Over the two decades I’ve been working in reputation management, the practice has evolved from an earned media-centric model that was driven largely by the client asks for “positive publicity about the Company, featuring the CEO, please” to a more integrated approach and an understanding that reputation begins with your actions – it is something you demonstrate, more than you discuss. Clients increasingly acknowledge the importance of internal culture to reputation, as employees are the universal touch point to all of your other constituents. With the rise of social media, reputation managers embraced content and owned media as an effective tool for enhancing reputation and worked to be prepared for the power and speed of social when a crisis threatens a company’s reputation.
Recently, there has been a noticeable uptick in the use of paid media for reputation efforts. And while “brand advertising” has long been an accepted practice – these campaigns take a more substantive approach and highlight the Company’s values, ethos and citizenship, more than its products. This is a subtle but important shift, signaling the value of a fully integrated approach use of media for reputation management, including earned, owned and paid. Some brands, like Chipotle, have long been known for their citizenship as a core marketing message. But they are no longer alone. Here are three companies doing it well:
- Microsoft has had a long standing commitment to education, and the opportunity for technology to level the playing field and lift entire communities out of poverty. Microsoft has been running a TV spot that contrasts an African village’s educational needs, with an Appalachian boys’ opportunity to get to college – showing us that the world isn’t so different, and that Microsoft’s commitment to education spans the planet (But ironically, that spot doesn’t seem to be online anywhere).
- In a recent campaign presumably designed to make you stop thinking about that oil spill in the Gulf, BP puts a face to the company (because we trust people, not companies, especially big oil companies) and focuses on the jobs they are creating all across America (more than a quarter million, in case you were wondering).

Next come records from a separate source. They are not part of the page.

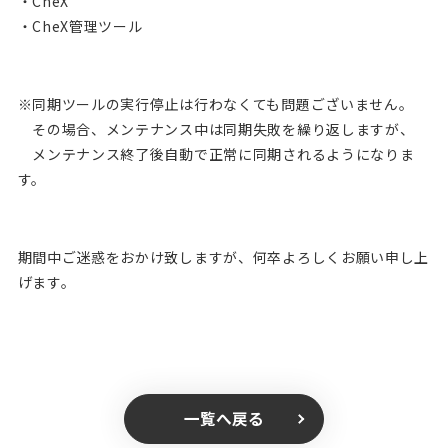
・CheX
・CheX管理ツール
※同期ツールの実行停止は行わなくても問題ございません。
その場合、メンテナンス中は同期失敗を繰り返しますが、
メンテナンス終了後自動で正常に同期されるようになりま
す。
期間中ご迷惑をおかけ致しますが、何卒よろしくお願い申し上
げます。
一覧へ戻る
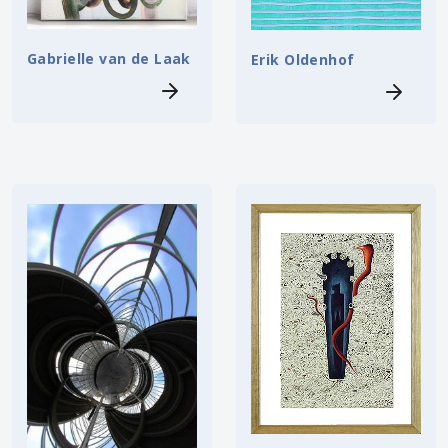
Gabrielle van de Laak
Erik Oldenhof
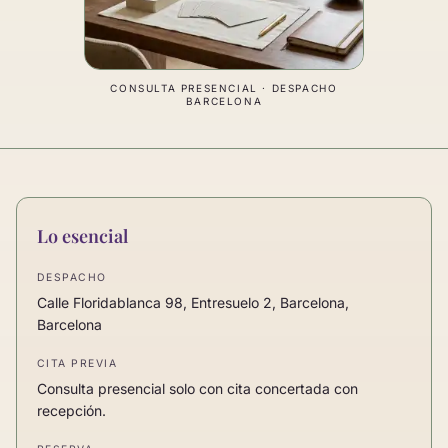
CONSULTA PRESENCIAL · DESPACHO
BARCELONA
Lo esencial
DESPACHO
Calle Floridablanca 98, Entresuelo 2, Barcelona,
Barcelona
CITA PREVIA
Consulta presencial solo con cita concertada con
recepción.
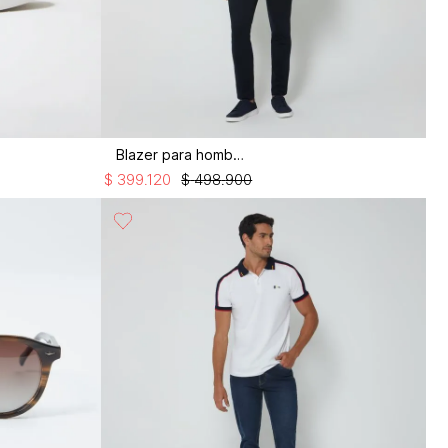
Blazer para hombre
$
399
.
120
$
498
.
900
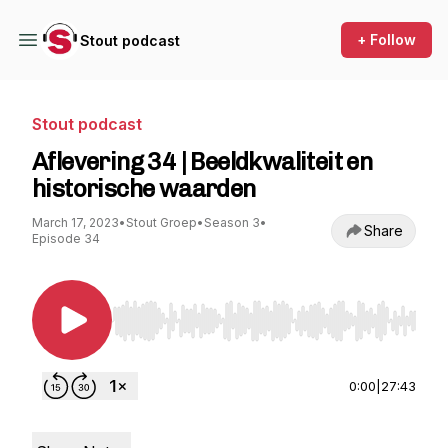
+ Follow
Stout podcast
Stout podcast
Aflevering 34 | Beeldkwaliteit en
historische waarden
March 17, 2023
•
Stout Groep
•
Season 3
•
Share
Episode 34
Use Left/Right to seek, Home/End to jump to st
0:00
|
27:43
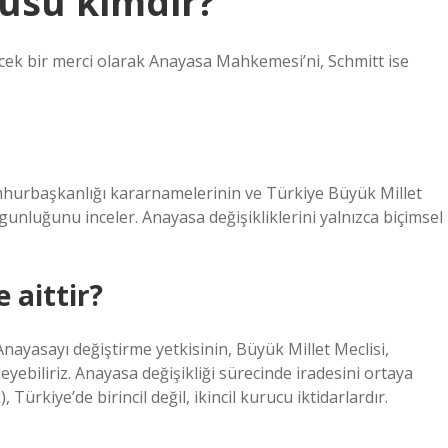
usu kimdir?
cek bir merci olarak Anayasa Mahkemesi’ni, Schmitt ise
urbaşkanlığı kararnamelerinin ve Türkiye Büyük Millet
unluğunu inceler. Anayasa değişikliklerini yalnızca biçimsel
 aittir?
Anayasayı değiştirme yetkisinin, Büyük Millet Meclisi,
biliriz. Anayasa değişikliği sürecinde iradesini ortaya
kiye’de birincil değil, ikincil kurucu iktidarlardır.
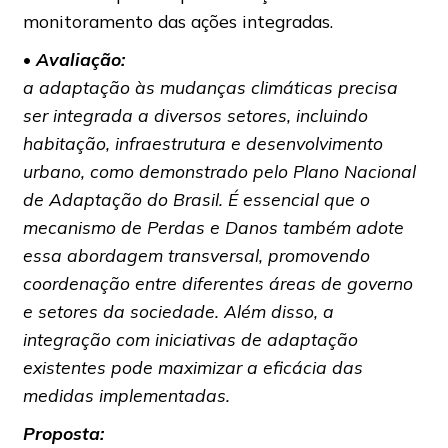
monitoramento das ações integradas.
•
Avaliação:
a adaptação às mudanças climáticas precisa
ser integrada a diversos setores, incluindo
habitação, infraestrutura e desenvolvimento
urbano, como demonstrado pelo Plano Nacional
de Adaptação do Brasil. É essencial que o
mecanismo de Perdas e Danos também adote
essa abordagem transversal, promovendo
coordenação entre diferentes áreas de governo
e setores da sociedade. Além disso, a
integração com iniciativas de adaptação
existentes pode maximizar a eficácia das
medidas implementadas.
Proposta:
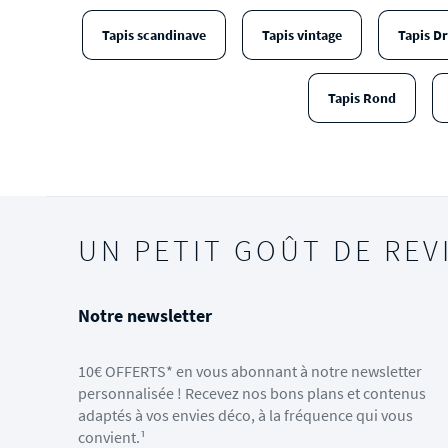
Tapis scandinave
Tapis vintage
Tapis D
Tapis Rond
UN PETIT GOÛT DE REV
Notre newsletter
10€ OFFERTS* en vous abonnant à notre newsletter
personnalisée ! Recevez nos bons plans et contenus
adaptés à vos envies déco, à la fréquence qui vous
convient.¹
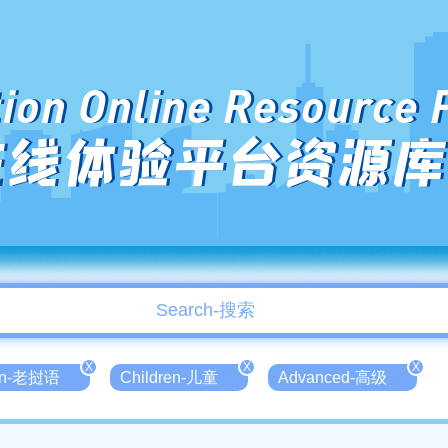
ion Online Resource 
在线体验平台资源库
X
X
X
ian-老挝语
Children-儿童
Advanced-高级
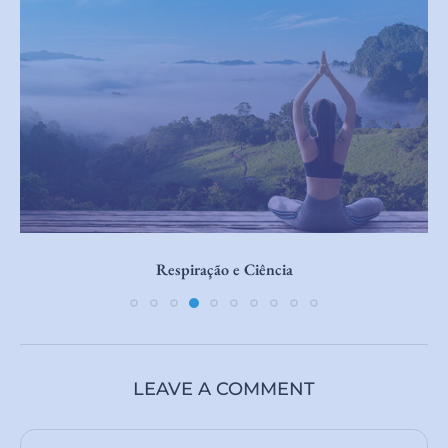
Sensação de Vazio
LEAVE A COMMENT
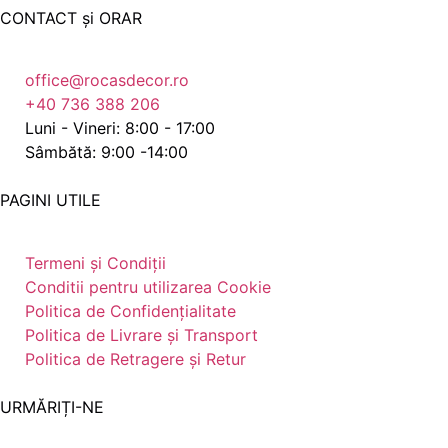
CONTACT și ORAR
office@rocasdecor.ro
+40 736 388 206
Luni - Vineri: 8:00 - 17:00
Sâmbătă: 9:00 -14:00
PAGINI UTILE
Termeni și Condiții
Conditii pentru utilizarea Cookie
Politica de Confidențialitate
Politica de Livrare și Transport
Politica de Retragere și Retur
URMĂRIȚI-NE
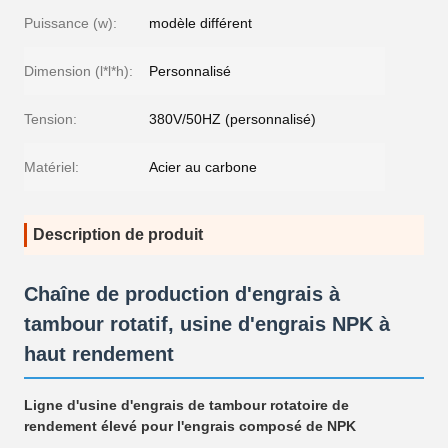
Puissance (w):
modèle différent
Dimension (l*l*h):
Personnalisé
Tension:
380V/50HZ (personnalisé)
Matériel:
Acier au carbone
Description de produit
Chaîne de production d'engrais à
tambour rotatif, usine d'engrais NPK à
haut rendement
Ligne d'usine d'engrais de tambour rotatoire de
rendement élevé pour l'engrais composé de NPK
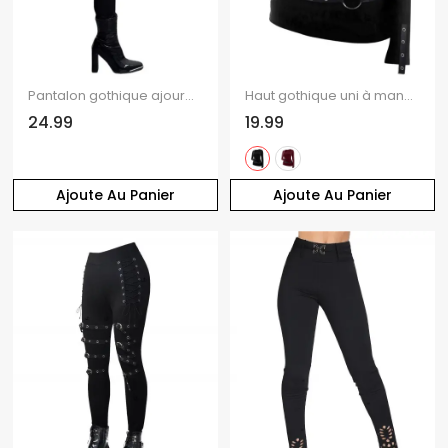
Pantalon gothique ajouré de couleur unie avec boucle carrée et taille haute, pantalon long skinny
Haut gothique uni à manches longues et œillets découpés
24.99
19.99
Ajoute Au Panier
Ajoute Au Panier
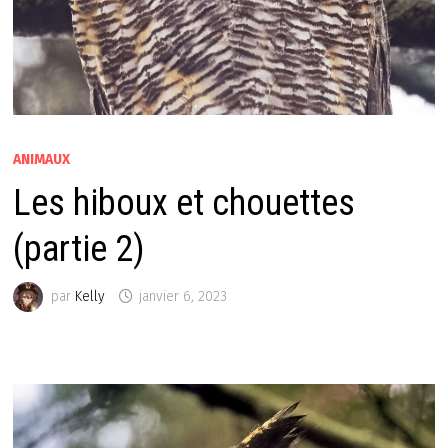
ANIMAUX
Les hiboux et chouettes
(partie 2)
par
Kelly
janvier 6, 2023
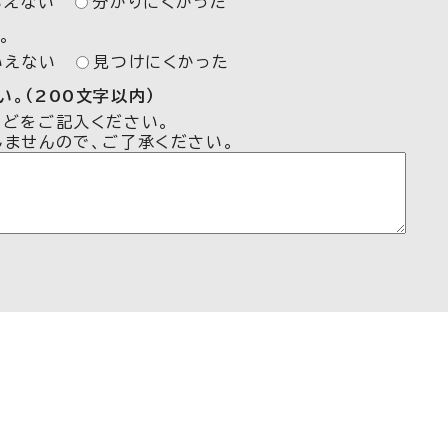
いえない
分かりにくかった
。
いえない
見つけにくかった
。（200文字以内）
などをご記入ください。
しませんので、ご了承ください。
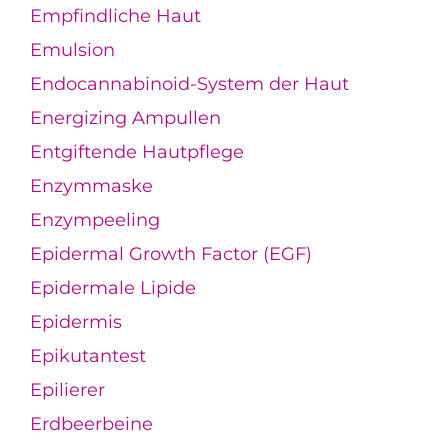
Empfindliche Haut
Emulsion
Endocannabinoid-System der Haut
Energizing Ampullen
Entgiftende Hautpflege
Enzymmaske
Enzympeeling
Epidermal Growth Factor (EGF)
Epidermale Lipide
Epidermis
Epikutantest
Epilierer
Erdbeerbeine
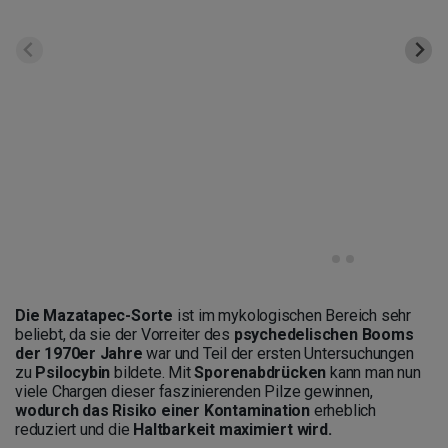
Die
Mazatapec-Sorte
ist im mykologischen Bereich sehr
beliebt, da sie der Vorreiter des
psychedelischen Booms
der 1970er Jahre
war und Teil der ersten Untersuchungen
zu
Psilocybin
bildete. Mit
Sporenabdrücken
kann man nun
viele Chargen dieser faszinierenden Pilze gewinnen,
wodurch das Risiko einer
Kontamination
erheblich
reduziert und die
Haltbarkeit maximiert wird.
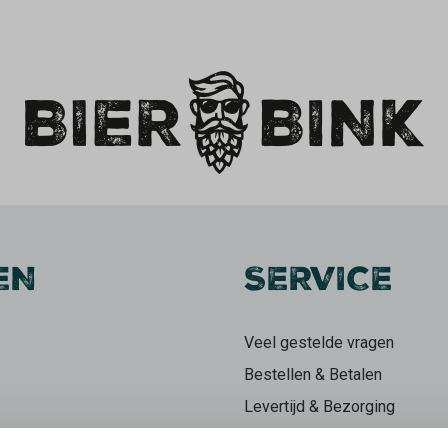
EN
SERVICE
Veel gestelde vragen
Bestellen & Betalen
Levertijd & Bezorging
Retourneren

- Walmart’s Made in America campaign serves as a reminder of the retailer’s long tail, and its commitment to jobs beyond those seniors working as Walmart greeters. This is a not so subtle message to those who may have their issues with Walmart as an employer to remember that American manufacturing’s rebound is reliant on companies like Walmart.
There was a time when any kind of paid media was considered taboo in the world of public relations, and running reputation programs entirely on earned media was a badge of honor. This may be the end of that era, as forward-thinking communicators tasked with building and protecting their company’s reputation fund the balance between owned, earned and paid media in order to effectively engage their constituencies with meaningful, substantive interaction. And I think that is a good thing. Let’s not shackle our profession with limits on how to best develop a client’s reputation. Great strategy should be channel agnostic, and great reputations are earned over time across multiple channels.
Of course, when a Company starts using mediums like television advertising to tout its good citizenship, it invites scrutiny. Before you start planning a Super Bowl spot, be sure you are walking the walk.